Local Economic Impact: Displacement, Income Loss, and Structural Vulnerability

The cumulative loss of 105 jobs represents a direct income shock to the McCormick labor market. Assuming average wages consistent with manufacturing and agricultural employment in South Carolina—roughly $40,000 to $55,000 annually—the two WARN events eliminated between $4.2 and $5.8 million in annual wages from the local economy. Multiplier effects amplify this initial loss: displaced workers reduce consumer spending, which decreases demand for local retail, food service, and personal services, triggering secondary employment losses.

The employment displacement also carries human capital implications. Workers in their 50s facing layoff from long-tenure manufacturing positions face particularly steep barriers to reemployment at comparable wage levels. Manufacturing jobs in forest products require both specific technical skills and the physical capacity to perform demanding tasks. Older workers displaced from these positions often must accept lower-wage service sector employment, part-time work, or early withdrawal from the labor force entirely. For younger workers, layoffs interrupt career development and may force out-migration to larger labor markets with greater occupational diversity.

McCormick's small population base (approximately 9,000–10,000 residents countywide) means that mass layoffs create visible community strain. Schools lose tax revenue, municipal governments face budget pressure, and social service agencies encounter increased demand. The psychological and social costs of manufacturing job loss in rural communities—increased substance abuse, deteriorating family stability, elevated mortality rates among working-age adults—extend far beyond the direct wage loss captured in employment statistics.

Regional Context: McCormick Within South Carolina's Labor Market

South Carolina's current labor market shows genuine strength. The state's unemployment rate stands at 4.9 percent as of January 2026, above the national rate of 4.3 percent but within the range of structural full employment. Weekly initial jobless claims in South Carolina totaled 2,782 for the week ending April 4, 2026, down 26.4 percent year-over-year, indicating strong underlying demand. The insured unemployment rate of 0.67 percent reflects rapid reemployment of jobless workers and suggests that displaced workers do find new positions, albeit potentially at lower wages or with greater commuting distance.

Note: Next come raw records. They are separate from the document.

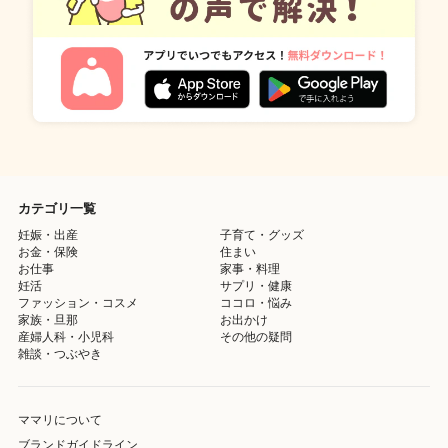
カテゴリ一覧
妊娠・出産
子育て・グッズ
お金・保険
住まい
お仕事
家事・料理
妊活
サプリ・健康
ファッション・コスメ
ココロ・悩み
家族・旦那
お出かけ
産婦人科・小児科
その他の疑問
雑談・つぶやき
ママリについて
ブランドガイドライン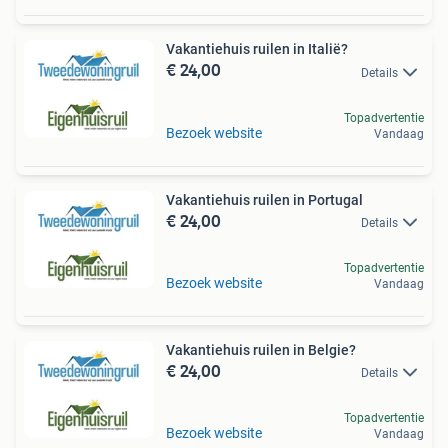
Vakantiehuis ruilen in Italië?
€ 24,00
Details
Topadvertentie
Bezoek website
Vandaag
Vakantiehuis ruilen in Portugal
€ 24,00
Details
Topadvertentie
Bezoek website
Vandaag
Vakantiehuis ruilen in Belgie?
€ 24,00
Details
Topadvertentie
Bezoek website
Vandaag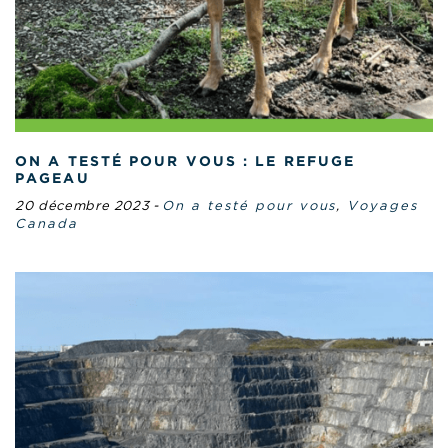
ON A TESTÉ POUR VOUS : LE REFUGE
PAGEAU
20 décembre 2023
-
On a testé pour vous
,
Voyages
Canada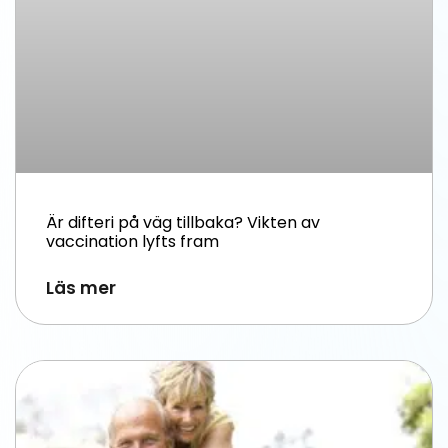
Är difteri på väg tillbaka? Vikten av
vaccination lyfts fram
Läs mer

However, these state-level aggregates mask significant regional variation. South Carolina's growth has concentrated in metropolitan areas—the Charleston, Columbia, and Greenville-Spartanburg corridors—which have attracted technology firms, distribution centers, and professional services companies. Rural counties like McCormick, by contrast, remain dependent on agriculture, legacy manufacturing, and small local services. McCormick's economic trajectory diverges sharply from the state average: while South Carolina has successfully diversified its economy, McCormick remains structurally vulnerable to manufacturing sector cyclicality.

The state's H-1B hiring concentration further illustrates regional inequality. South Carolina attracts H-1B workers primarily to educational institutions (Clemson University leads with 408 petitions, Medical University of South Carolina with 265) and technology consulting firms (Capgemini America with 396 petitions, Wipro with 285). These employers operate in Charleston, Columbia, and the Upstate region—not in rural McCormick County. The absence of H-1B hiring in McCormick actually reveals a positive fact: these layoffs did not result from visa-dependent labor substitution. They instead reflect genuine demand destruction in legacy industries.

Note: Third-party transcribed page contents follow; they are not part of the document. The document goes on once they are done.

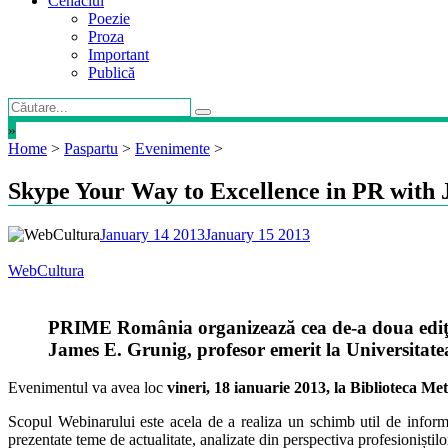
Cenaclul
Poezie
Proza
Important
Publică
»
Home
>
Paspartu
>
Evenimente
>
Skype Your Way to Excellence in PR with
January 14 2013
January 15 2013
WebCultura
PRIME România organizează cea de-a doua ediţie a
James E. Grunig, profesor emerit la Universita
Evenimentul va avea loc
vineri, 18 ianuarie 2013, la Biblioteca Me
Scopul Webinarului este acela de a realiza un schimb util de informaț
prezentate teme de actualitate, analizate din perspectiva profesioniști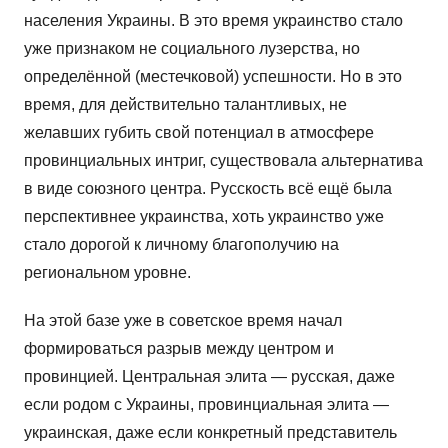
населения Украины. В это время украинство стало
уже признаком не социального лузерства, но
определённой (местечковой) успешности. Но в это
время, для действительно талантливых, не
желавших губить свой потенциал в атмосфере
провинциальных интриг, существовала альтернатива
в виде союзного центра. Русскость всё ещё была
перспективнее украинства, хоть украинство уже
стало дорогой к личному благополучию на
региональном уровне.
На этой базе уже в советское время начал
формироваться разрыв между центром и
провинцией. Центральная элита — русская, даже
если родом с Украины, провинциальная элита —
украинская, даже если конкретный представитель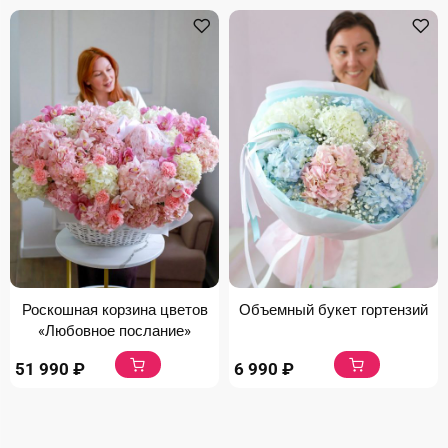
Роскошная корзина цветов
Объемный букет гортензий
«Любовное послание»
51 990
₽
6 990
₽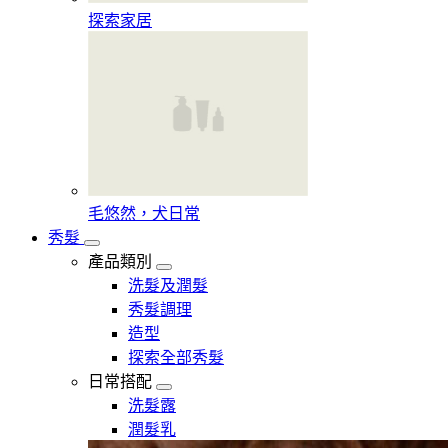
探索家居
毛悠然，犬日常
秀髮
產品類別
洗髮及潤髮
秀髮調理
造型
探索全部秀髮
日常搭配
洗髮露
潤髮乳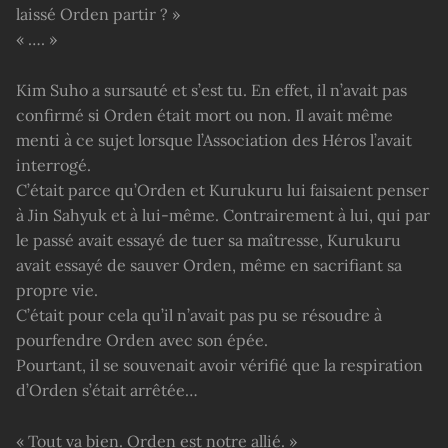
laissé Orden partir ? »
« …. »
Kim Suho a sursauté et s’est tu. En effet, il n’avait pas
confirmé si Orden était mort ou non. Il avait même
menti à ce sujet lorsque l’Association des Héros l’avait
interrogé.
C’était parce qu’Orden et Kurukuru lui faisaient penser
à Jin Sahyuk et à lui-même. Contrairement à lui, qui par
le passé avait essayé de tuer sa maîtresse, Kurukuru
avait essayé de sauver Orden, même en sacrifiant sa
propre vie.
C’était pour cela qu’il n’avait pas pu se résoudre à
pourfendre Orden avec son épée.
Pourtant, il se souvenait avoir vérifié que la respiration
d’Orden s’était arrêtée…
« Tout va bien. Orden est notre allié. »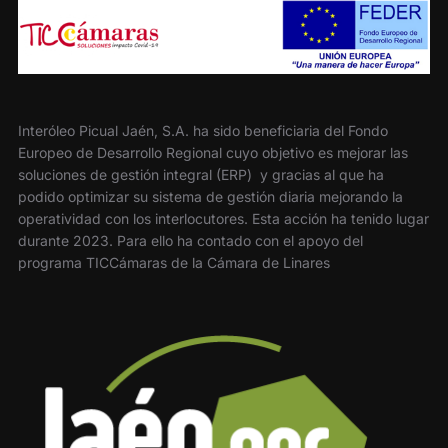
Interóleo Picual Jaén, S.A. ha sido beneficiaria del Fondo
Europeo de Desarrollo Regional cuyo objetivo es mejorar las
soluciones de gestión integral (ERP) y gracias al que ha
podido optimizar su sistema de gestión diaria mejorando la
operatividad con los interlocutores. Esta acción ha tenido lugar
durante 2023. Para ello ha contado con el apoyo del
programa TICCámaras de la Cámara de Linares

Conclusion for Economic Development Strategy

McCormick's layoff history illustrates the challenge facing rural manufacturing communities in the modern economy. The town possesses real manufacturing capacity and stable large employers, yet remains vulnerable to sector-level contractions beyond local control. Economic diversification—attracting remote-work-enabled businesses, supporting agritourism, developing small business entrepreneurship—offers the most viable path toward employment resilience. Without structural economic change, McCormick will likely experience periodic workforce reductions as manufacturing optimization and consolidation continue.